In our day-to-day, Nico is our CMO and direct-to-consumer GM, while I run sales, finances, and operations.
You both grew up with entrepreneurial parents. How did you realize that you wanted to follow in their footsteps?
Juan: I’ve been an entrepreneur since I was a kid—even though I did not realize it back then! My brother and I sold shoes, cellphones, and other tech gadgets while in high school. We would use every visit to our friends houses to offer the latest Blackberry model to their parents. You would find our friends playing videogames while my brother and were showing our products to their parents in their kitchen. It was hilarious. My brother was really good at finding suppliers overseas and I was very good at selling, so the partnership worked out.
I then started my first “real” business in the media and entertainment industry when I was 19 years old and haven’t stopped since then.
My parents are both Colombian immigrants in Ecuador and they entrenched in us great values of work ethic, grit and positive attitude so I guess I just learned it all from them.
Nico, you are passionate about making an immense impact in the world. How does Waku, or entrepreneurship in general, help reach your goal?
Waku’s business model of direct sourcing is allowing us to create a positive impact in the economy of local farmer’s communities. But in general, what I love about entrepreneurship is that as we keep growing as a company, the impact we can make in Ecuador can also grow exponentially.
Juan, you have vast experience in leading teams and creating visions. Do you have any tips on how to create a positive company culture in a startup?
Every stage of a company is different. As a startup, every single member you bring to the team will mold the culture—but the energy that the founders bring is especially important.
One tool that I’ve found helpful is to have a playbook that clearly articulates why we exist, what we do, what we are aiming to achieve, and how we do it (our core values). Share this playbook with the team. Revisit it often, and update it every quarter. This tool will keep the team aligned!
In the end though, culture is not what you say, but what you do—and how you do it.
Have you learned anything new or surprising about yourself through this process?
Mindset is for an entrepreneur what physical strength is for an athlete. Every single limitation is in our mind. So make sure you are working on it, nurturing it, and feeding it with the right things—taking care of our mindset is our most important priority.
You’ve participated in the Fundación Crisfé National Entrepreneurship Contest—what was that experience like? What did you gain or learn?
Fundación Crisfé is an Ecuadorian NGO that promotes entrepreneurship and social impact. We have a lot of appreciation for what they do, not only helping entrepreneurs in Ecuador but also working with vulnerable populations in rural areas.

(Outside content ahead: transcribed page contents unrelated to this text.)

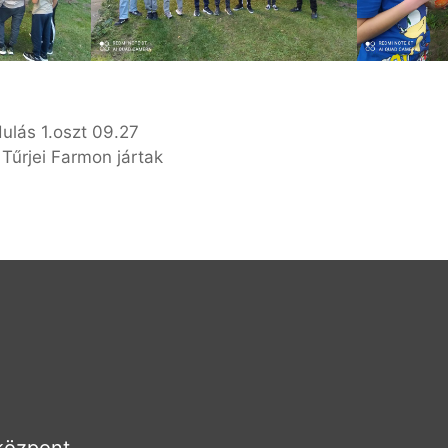
ulás 1.oszt 09.27
Tűrjei Farmon jártak
 központ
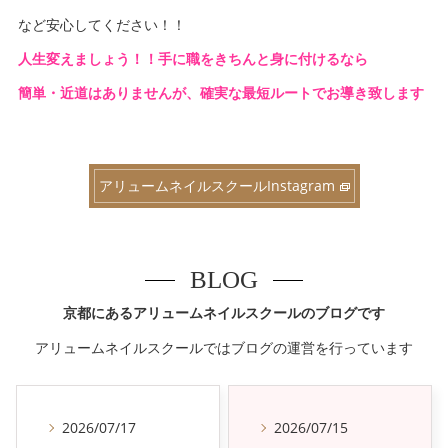
など安心してください！！
人生変えましょう！！手に職をきちんと身に付けるなら
簡単・近道はありませんが、確実な最短ルートでお導き致します
アリュームネイルスクールInstagram
BLOG
京都にあるアリュームネイルスクールのブログです
アリュームネイルスクールではブログの運営を行っています
2026/07/17
2026/07/15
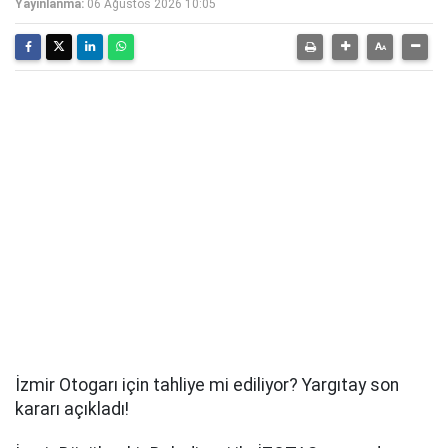
Yayınlanma:
06 Ağustos 2026 10:05
İzmir Otogarı için tahliye mi ediliyor? Yargıtay son
kararı açıkladı!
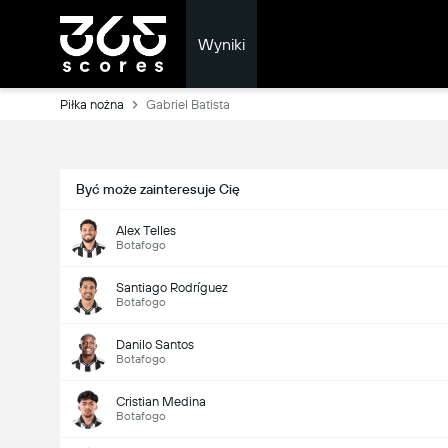
Wyniki
Piłka nożna
Gabriel Batista
Być może zainteresuje Cię
Alex Telles
Botafogo
Santiago Rodríguez
Botafogo
Danilo Santos
Botafogo
Cristian Medina
Botafogo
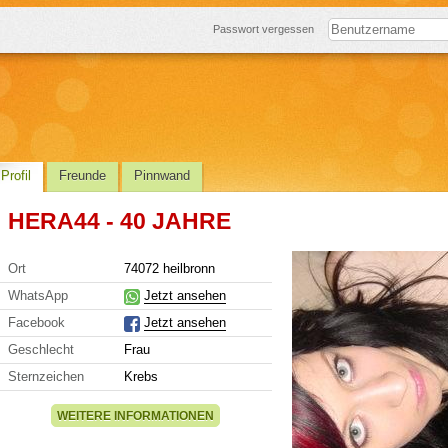
Passwort vergessen
Profil
Freunde
Pinnwand
HERA44 - 40 JAHRE
Ort
74072 heilbronn
WhatsApp
Jetzt ansehen
Facebook
Jetzt ansehen
Geschlecht
Frau
Sternzeichen
Krebs
WEITERE INFORMATIONEN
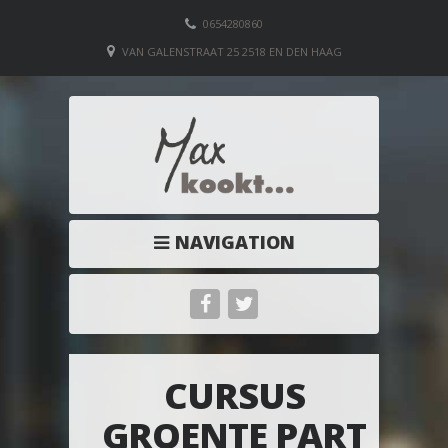
0654280860
VAN GALENSTRAAT 25 2518 EN DEN HAAG
NAVIGATION
CURSUS
GROENTE PART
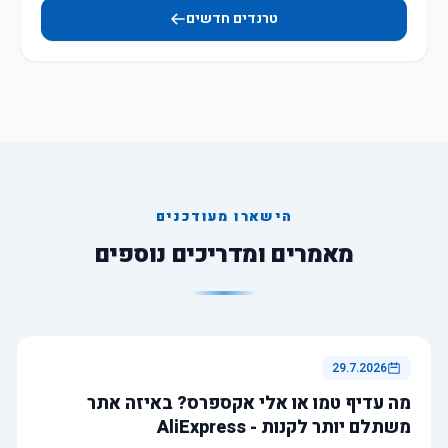
טרנדים חדשים
הישארו מעודכנים
מאמרים ומדריכים נוספים
29.7.2026
מה עדיף טמו או אלי אקספרס? באיזה אתר
משתלם יותר לקנות - AliExpress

In 2017, we won the Fundación Crisfé entrepreneurship contest and received $20,000 as an interest-free loan to start the business. They also provided mentorship and connections that were instrumental for us to get the business off the ground. Thank you, Fundación Crisfé!

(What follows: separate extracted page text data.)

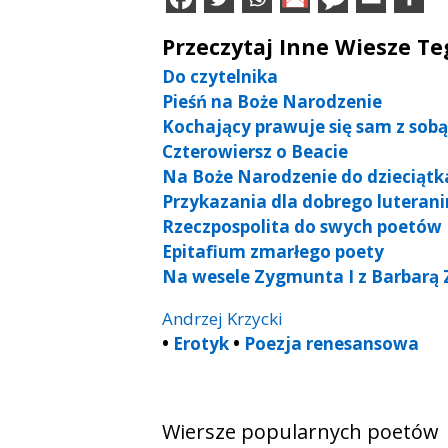
Przeczytaj Inne Wiesze T
Do czytelnika
Pieśń na Boże Narodzenie
Kochający prawuje się sam z sobą
Czterowiersz o Beacie
Na Boże Narodzenie do dzieciątk
Przykazania dla dobrego luteran
Rzeczpospolita do swych poetów
Epitafium zmarłego poety
Na wesele Zygmunta I z Barbarą 
Andrzej Krzycki
•
Erotyk
•
Poezja renesansowa
Wiersze popularnych poetów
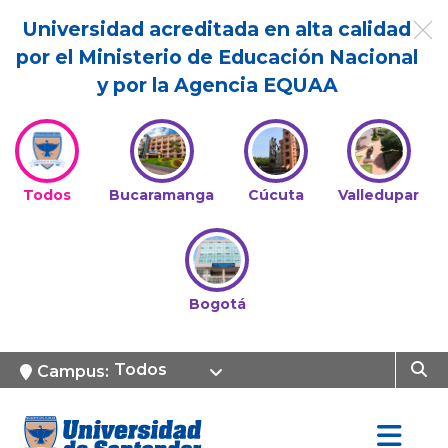
Universidad acreditada en alta calidad
por el Ministerio de Educación Nacional
y por la Agencia EQUAA
Todos
Bucaramanga
Cúcuta
Valledupar
Bogotá
Todos
Campus:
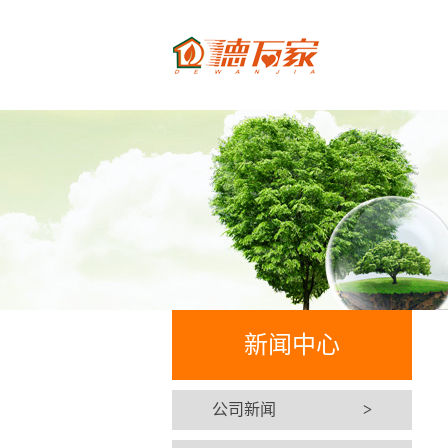
新闻中心
公司新闻
>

Why did you decide to raise from the crowd via Republic?
Over the past 18 months we have been consistently growing our direct-to-consumer business as well as our fan base. We figured it would be great to give our fans the opportunity to invest in the company and products they love so much.

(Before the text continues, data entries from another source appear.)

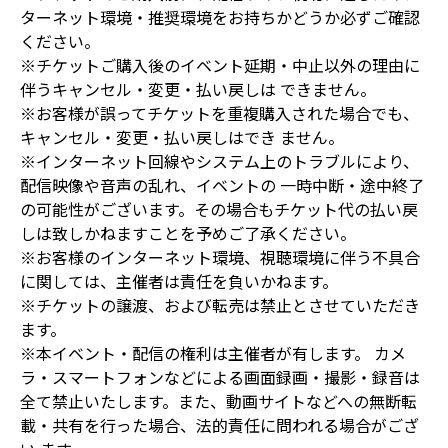
ターネット環境・推奨環境をお持ちかどうか必ずご確認
ください。
※チケットご購入後のイベント延期・中止以外の理由に
伴うキャンセル・変更・払い戻しは できません。
※お客様が誤ってチケットを重複購入された場合でも、
キャンセル・変更・払い戻しはでき ません。
※インターネット回線やシステム上のトラブルにより、
配信映像や音声の乱れ、イベントの 一時中断・途中終了
の可能性がございます。その場合もチケット代の払い戻
しは致しかねますことを予めご了承ください。
※お客様のインターネット環境、視聴環境に伴う不具合
に関しては、主催者は責任を負いかねます。
※チケットの譲渡、および転売は禁止とさせていただき
ます。
※本イベント・配信の権利は主催者が有します。 カメ
ラ・スマートフォンなどによる画面録画・撮影・録音は
全て禁止いたします。また、動画サイトなどへの無断転
載・共有を行った場合、法的責任に問われる場合がござ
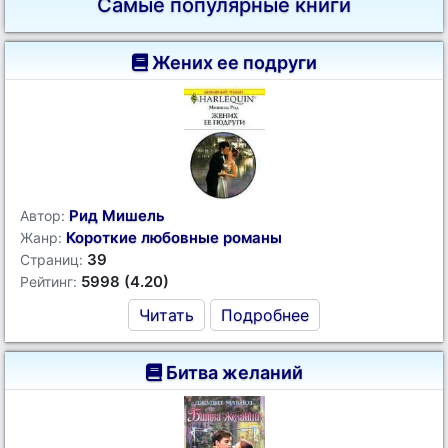
Самые популярные книги
Жених ее подруги
Рид Мишель
Автор:
Короткие любовные романы
Жанр:
39
Страниц:
5998 (4.20)
Рейтинг:
Читать
Подробнее
Битва желаний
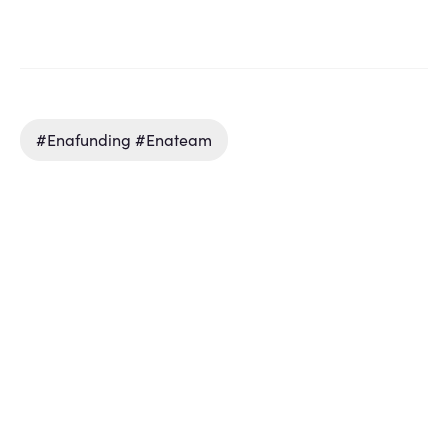
#enafunding #enateam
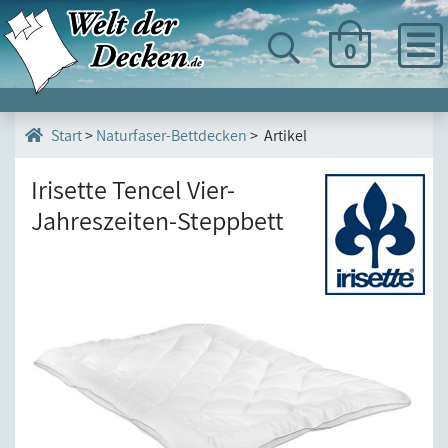
0
>
Naturfaser-Bettdecken
> Artikel
Start
Irisette Tencel Vier-
Jahreszeiten-Steppbett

Additionally, we think that crowdfunding is a smart way to raise money for any consumer startup. At the end of the campaign you will most likely end up with 1,000+ investors that will become your brand ambassadors and product evangelists. They will be quite literally invested in your success so they will be sharing about your brand with their friends and peers.
What’s the best piece of advice you’ve received?
Dreaming big or dreaming small takes the same amount of energy—why not dream big!